As you discovered chasing cheaper tariffs does not always align with the weather conditions.

Some of my previous ideas have been, like you, to boost the indoor temperature during the often warmer afternoon period when a heat pump would be operating at a higher efficiency, which would be particularly beneficial with solar PV helping to provide some if not all of the electrical energy.

The use of some form of thermal store, be that a large concrete slab with UFH, or storing thermal energy in a sufficiently large quantity of water.

I fully agree with your sentiment of better insulation to reduce energy consumption, I can't remember how many times I have said "If you don't need the electrical energy in the first place, then it is not necessary for it to be generated and transmitted"

Has any of your group thought of using solar thermal to provide energy in a thermal store, which could be used to replace or supplement a heat pump during the peak tariff periods? A further idea that I proposed quite some time ago was to store solar thermal produced energy, again in a water based heat store, but then use the stored energy to pre-heat the air being supplied to a ASHP during the colder periods of the day, thereby increasing the overall operating efficiency.

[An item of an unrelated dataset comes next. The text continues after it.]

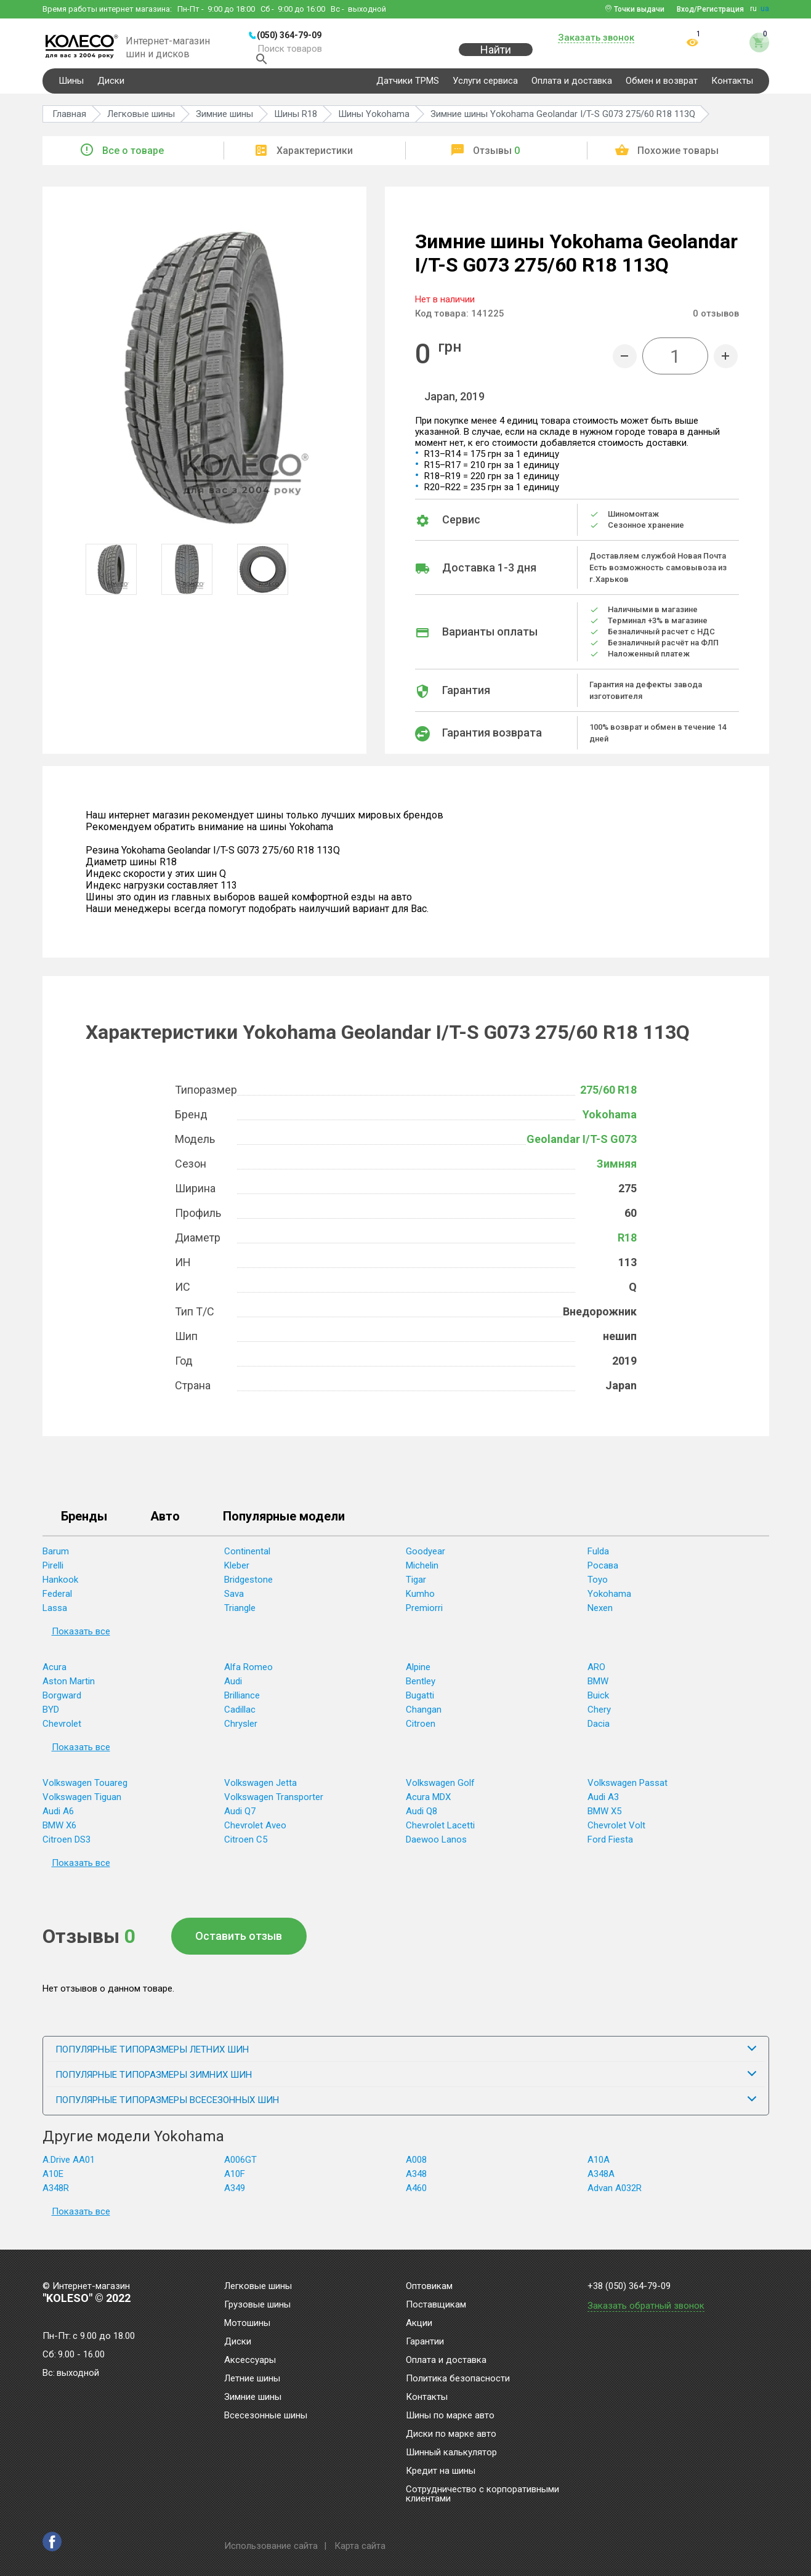 Image resolution: width=811 pixels, height=2576 pixels. What do you see at coordinates (440, 1790) in the screenshot?
I see `Volkswagen Golf` at bounding box center [440, 1790].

I have not yet convinced 'she who must be obeyed' to replace our gas boiler with a heat pump. To do our bit for the environment and help save the planet I had solar PV installed over 10 years ago, which reduced our electrical energy consumption by approximately 50%. A couple of years back I did manage to get an Air to Air (A2A) heat pump past the 'approvals committee', which I now use to supplement the gas boiler when sufficient solar PV generation is available. It is particular useful during the shoulder months and cooler Summer days, when the A2A is used to boost the indoor temperature during daylight hours, by a sufficient amount to not require any additional form of heating during the rest of the day, other than my 'hot body' of course. 😋 My goal is to to also reduce our gas consumption by approximately 50%.